Şekil 1 – Hotelling konum modeline uyarlanmış bir örnek
Fakat, Türkiye gibi ham madde ve enerji konusunda büyük oranda dışa bağımlı ve sık sık döviz kuru şoku yaşayan bir ülkede, durağan başlangıç koşullarına göre bir analiz yapılması isabetli olmayacaktır. Özellikle enerji fiyatlarının çimento için gerek üretim gerekse taşıma maliyetleri içindeki payı düşünüldüğünde, teşebbüslerin hitap ettiği coğrafi alanların daralması beklenecektir. Şekil 2’de görselleştirmeye çalıştığımız böyle bir durumda, teşebbüsler için ekonomik olarak karlı olabilecek azami mesafeler kısalarak ve coğrafi pazar tanımı değişmek durumunda kalacaktır.

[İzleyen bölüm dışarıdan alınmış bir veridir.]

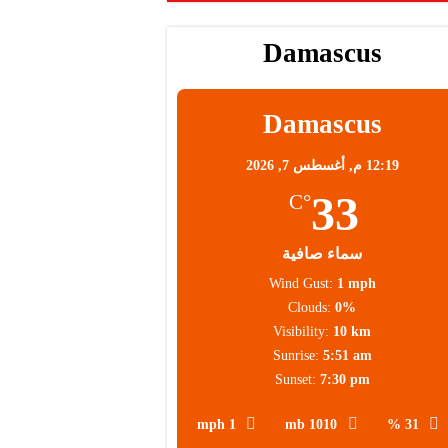
Damascus
محلية
Damascus
12:19 م,
أغسطس 7, 2026
33
°C
سماء صافية
Wind Gust:
1 mph
Clouds:
0%
Visibility:
10 km
Sunrise:
5:51 am
Sunset:
7:30 pm
1 mph
1010 mb
31 %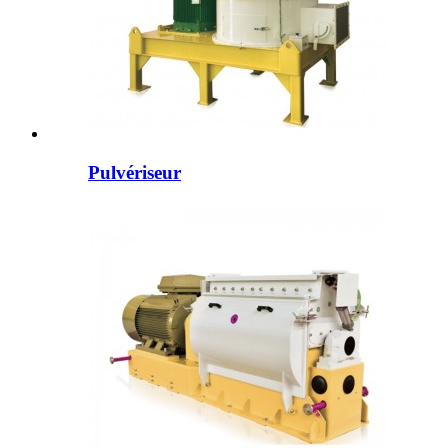
Pulvériseur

Buna göre, X ve Y şehirleri sadece A Çimento için tanımlanacak ilgili coğrafi pazarda kalırken, Z şehri ise B Çimento için tanımlanacak ilgili coğrafi pazarda yer alacaktır. Bu da A Çimento ve B Çimento için birbirleri üzerinde rekabetçi baskı kuracak ortak bir coğrafi pazar olmadığına işaret edecektir.
Şekil 2 – Maliyet artışlarının Hotelling konum modeline göre uyarlanması
Hotelling modeline dayalı bir yöntemin potansiyeli
İlgili coğrafi pazar tanımlamalarında rekabet otoritelerinin, maliyet artışlarından bağımsız bir şekilde sabit mesafe testlerini kullanmasının, Türkiye gibi değişken ekonomik koşullara sahip bir ülkede çok da geçerli olmadığını söyleyebiliriz. Peki Hotelling modeline dayalı bir yöntem bu değişken ekonomik koşulları dikkate alan bir analiz sunabilir mi? Bizce, evet! Hatta, sadece değişen maliyetlere değil, deprem sonrası yeniden yapılanma ile çimentoya olan ihtiyacın (grafikler de ifade edilen haliyle “Müşteri için ürünün değeri”) değişeceği bir ekonomik ortamda bu modeli baz alan bir pazar tanımı anlayışının daha isabetli sonuçlar doğuracağını düşünüyoruz.